LGTM, thanks

On Wed, Nov 25, 2015 at 11:47 AM, Oleg Ponomarev <[email protected]>
wrote:

> What do you thing about this interdiff? (commit message is also fixed)
>
> --- a/src/Ganeti/Query/Exec.hs
> +++ b/src/Ganeti/Query/Exec.hs
> @@ -136,7 +136,7 @@ runProcess :: JobId -- ^ a job to process
>             -> IO FilePath -- ^ path to the python executable
>             -> ((String -> IO ()) -> JobId -> Client -> IO Fd)

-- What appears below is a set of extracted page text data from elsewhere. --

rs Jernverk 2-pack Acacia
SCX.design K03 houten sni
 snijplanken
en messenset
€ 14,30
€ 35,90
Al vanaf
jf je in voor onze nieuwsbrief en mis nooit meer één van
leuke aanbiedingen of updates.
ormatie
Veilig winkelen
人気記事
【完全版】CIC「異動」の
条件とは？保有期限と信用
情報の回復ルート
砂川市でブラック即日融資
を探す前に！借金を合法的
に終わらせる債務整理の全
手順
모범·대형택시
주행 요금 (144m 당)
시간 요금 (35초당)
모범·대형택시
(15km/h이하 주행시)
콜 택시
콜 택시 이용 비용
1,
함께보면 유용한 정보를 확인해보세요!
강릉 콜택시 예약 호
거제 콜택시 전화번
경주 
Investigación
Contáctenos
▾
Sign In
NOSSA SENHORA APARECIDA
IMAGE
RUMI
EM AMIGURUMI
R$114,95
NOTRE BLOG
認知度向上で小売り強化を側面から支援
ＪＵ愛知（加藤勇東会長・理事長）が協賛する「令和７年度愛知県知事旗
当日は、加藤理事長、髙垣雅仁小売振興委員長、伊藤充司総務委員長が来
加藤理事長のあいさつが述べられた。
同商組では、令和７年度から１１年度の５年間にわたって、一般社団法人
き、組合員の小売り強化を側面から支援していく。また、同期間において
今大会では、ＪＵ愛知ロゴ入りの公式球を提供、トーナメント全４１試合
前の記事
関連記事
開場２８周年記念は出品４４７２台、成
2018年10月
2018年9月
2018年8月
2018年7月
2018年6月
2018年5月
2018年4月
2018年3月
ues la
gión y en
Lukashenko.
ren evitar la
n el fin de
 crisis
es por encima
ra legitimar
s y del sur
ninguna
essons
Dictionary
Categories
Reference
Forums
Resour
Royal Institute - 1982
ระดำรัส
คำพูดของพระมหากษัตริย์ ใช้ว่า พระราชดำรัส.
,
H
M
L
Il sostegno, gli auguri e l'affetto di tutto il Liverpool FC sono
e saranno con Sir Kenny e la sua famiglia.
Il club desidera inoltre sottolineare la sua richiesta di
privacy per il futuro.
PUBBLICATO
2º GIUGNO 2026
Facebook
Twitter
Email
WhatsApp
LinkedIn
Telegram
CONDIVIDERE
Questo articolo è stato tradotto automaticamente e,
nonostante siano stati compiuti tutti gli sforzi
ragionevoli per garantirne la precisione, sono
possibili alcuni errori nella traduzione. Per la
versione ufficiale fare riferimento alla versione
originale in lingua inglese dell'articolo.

>                -- ^ pre-execution function communicating with the parent.
> The
> -              -- function returns the file descriptor which should be
> +              -- function returns the file descriptor which should
>                -- remain open
>             -> IO ()
>  runProcess jid s pyExecIO commFn = withErrorLogAt CRITICAL (show jid) $
> @@ -244,7 +244,7 @@ killProcessOnError pid master logFn = do
>                  threadDelay 100000 -- wait for 0.1s and check again
>                  killIfAlive sigs
>
> --- | Forks current process and running runFn in the child and commFn in
> the
> +-- | Forks current process and runs runFn in the child and commFn in the
>  -- parent. Due to a bug in GHC forking process, we want to retry if the
> forked
>  -- process fails to start. If it fails later on, the failure is handled by
>  -- 'ResultT' and no retry is performed.

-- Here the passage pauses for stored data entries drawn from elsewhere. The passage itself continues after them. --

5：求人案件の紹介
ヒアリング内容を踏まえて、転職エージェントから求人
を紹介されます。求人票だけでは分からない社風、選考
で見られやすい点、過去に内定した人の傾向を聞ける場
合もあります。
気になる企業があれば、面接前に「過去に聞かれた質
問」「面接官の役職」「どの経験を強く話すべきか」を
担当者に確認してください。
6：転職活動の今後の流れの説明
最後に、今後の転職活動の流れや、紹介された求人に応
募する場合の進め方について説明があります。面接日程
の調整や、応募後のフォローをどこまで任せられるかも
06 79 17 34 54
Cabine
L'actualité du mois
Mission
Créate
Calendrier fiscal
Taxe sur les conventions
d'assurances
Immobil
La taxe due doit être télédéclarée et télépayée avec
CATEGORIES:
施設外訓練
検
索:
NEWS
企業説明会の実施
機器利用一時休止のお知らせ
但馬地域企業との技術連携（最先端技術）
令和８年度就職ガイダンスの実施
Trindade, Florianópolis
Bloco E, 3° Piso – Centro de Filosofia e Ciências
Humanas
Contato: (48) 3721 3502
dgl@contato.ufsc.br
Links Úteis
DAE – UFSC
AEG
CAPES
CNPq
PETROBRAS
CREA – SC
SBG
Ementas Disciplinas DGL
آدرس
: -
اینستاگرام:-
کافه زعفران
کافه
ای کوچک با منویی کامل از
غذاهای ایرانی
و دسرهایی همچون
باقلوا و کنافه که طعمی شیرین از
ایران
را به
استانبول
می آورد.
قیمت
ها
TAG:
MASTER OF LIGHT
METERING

> @@ -311,6 +311,7 @@ forkJobProcess job luxiLivelock update = do
>        send "Confirming the client it can start" ""
>
>        -- from now on, we communicate with the job's Python process
> +
>        _ <- recv "Waiting for the job to ask for the job id"
>        send "Writing job id to the client" jidStr
>        _ <- recv "Waiting for the job to ask for the lock file name"
>
> On 11/24/2015 08:24 PM, Hrvoje Ribicic wrote:
>
>
>
> On Fri, Nov 20, 2015 at 5:11 PM, 'Oleg Ponomarev' via ganeti-devel <
> <[email protected]>[email protected]> wrote:
>
>> forkJobProcess implementation consist of several steps. Move each
>> logical consistent step into the generalized function in order to reuse
>>
>
> Fix up nits pointed out in previous review.
>
>
>> these code fragments in forkPostHooksProcess (will be the next commit).
>>
>> Signed-off-by: Oleg Ponomarev < <[email protected]>
>> [email protected]>
>> ---
>>  src/Ganeti/Query/Exec.hs | 184
>> +++++++++++++++++++++++++++--------------------
>>  1 file changed, 106 insertions(+), 78 deletions(-)
>>
>> diff --git a/src/Ganeti/Query/Exec.hs b/src/Ganeti/Query/Exec.hs
>> index 79889ff..8a4b13f 100644
>> --- a/src/Ganeti/Query/Exec.hs
>> +++ b/src/Ganeti/Query/Exec.hs
>> @@ -120,7 +120,6 @@ listOpenFds = liftM filterReadable
>>      filterReadable :: (Read a) => [String] -> [a]
>>      filterReadable = mapMaybe (fmap fst . listToMaybe . reads)
>>
>> -
>>  -- | Catches a potential `IOError` and sets its description via
>>  -- `annotateIOError`. This makes exceptions more informative when they
>>  -- are thrown from an unnamed `Handle`.
>> @@ -128,10 +127,19 @@ rethrowAnnotateIOError :: String -> IO a -> IO a
>>  rethrowAnnotateIOError desc =
>>    modifyIOError (\e -> annotateIOError e desc Nothing Nothing)
>>
>> --- Code that is executed in a @fork@-ed process and that the replaces
>> iteself
>> --- with the actual job process
>> -runJobProcess :: JobId -> Client -> IO ()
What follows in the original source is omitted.